ISLAMABAD: Finance Minister Muhammad Aurangzeb met top officials from Dubai-based logistics giant DP World and discussed boosting trade through cooperation in infrastructure and logistics frameworks, Pakistani state media reported on Wednesday.
The meeting comes days after DP World, in collaboration with Pakistan’s National Logistics Corporation, launched a feeder service to transport shipping containers from Dubai to Karachi. DP World operates in over 75 countries, specializing in port operations, terminal management and logistics services. Feeder services use smaller vessels to transport containers between regional ports, reducing shipping costs and transit time.
Earlier this month, Pakistani officials and DP World also finalized terms for a freight corridor project from Karachi Port to the Pipri Marshalling yard in southern Pakistan.
“Aurangzeb met with Chief Executive Officer and Managing Director of DP World Rizwan Soomar and Deputy CEO and Chief Financial Officer Yuvraj Narayan in Davos, Switzerland,” Radio Pakistan reported after the meeting.
“During the meeting, discussions focused on enhancing infrastructure and logistical frameworks in Pakistan to boost trade,” the report said, adding that the finance minister assured DP World it wanted to advance business-to-business and business-to-government collaboration with the company.
The UAE is Pakistan’s third-largest trading partner after China and the United States, and a major source of foreign investment, valued at over $10 billion in the last 20 years, according to the UAE foreign ministry.
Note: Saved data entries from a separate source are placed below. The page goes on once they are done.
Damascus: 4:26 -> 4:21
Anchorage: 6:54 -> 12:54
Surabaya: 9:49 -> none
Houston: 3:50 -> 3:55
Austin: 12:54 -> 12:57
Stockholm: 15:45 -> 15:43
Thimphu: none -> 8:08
It is also home to more than a million Pakistani expatriates.
In January last year, Pakistan and the UAE signed multiple agreements worth more than $3 billion for cooperation in railways, economic zones and infrastructure.
The agreements cover the development of a dedicated freight corridor, multi-modal logistics park, and freight terminals.
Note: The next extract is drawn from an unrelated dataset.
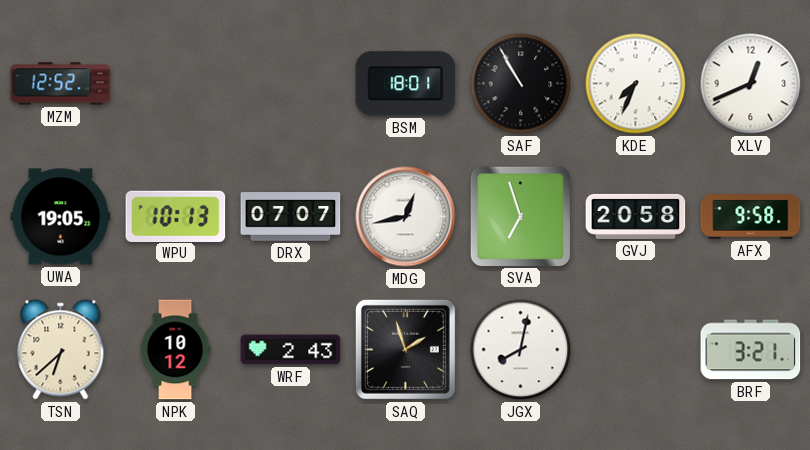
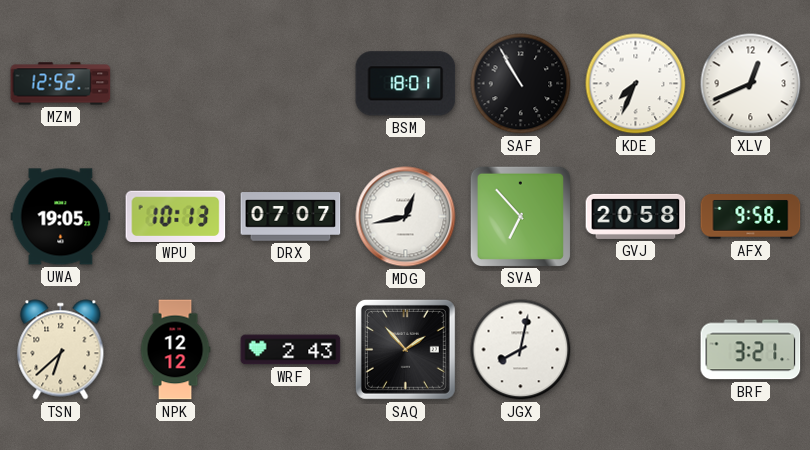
SVA: 6:57 -> 6:53
NPK: 10:12 -> 12:12
SAQ: 1:57 -> 1:53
Under the agreements, DP World will carry out infrastructure improvement at Qasim International Container Terminal, Pakistan’s leading trade gateway. The Emirati firm also plans to develop an economic zone near the terminal.
DP World is also involved in the Karachi Freight Corridor, an infrastructure project in Pakistan aimed at improving the movement of freight from the port city of Karachi, Pakistan’s largest, to various parts of the country. The project involves the construction of a dedicated double-track corridor and other related facilities that will run 50 km from Karachi port to the Pipri Marshalling yard.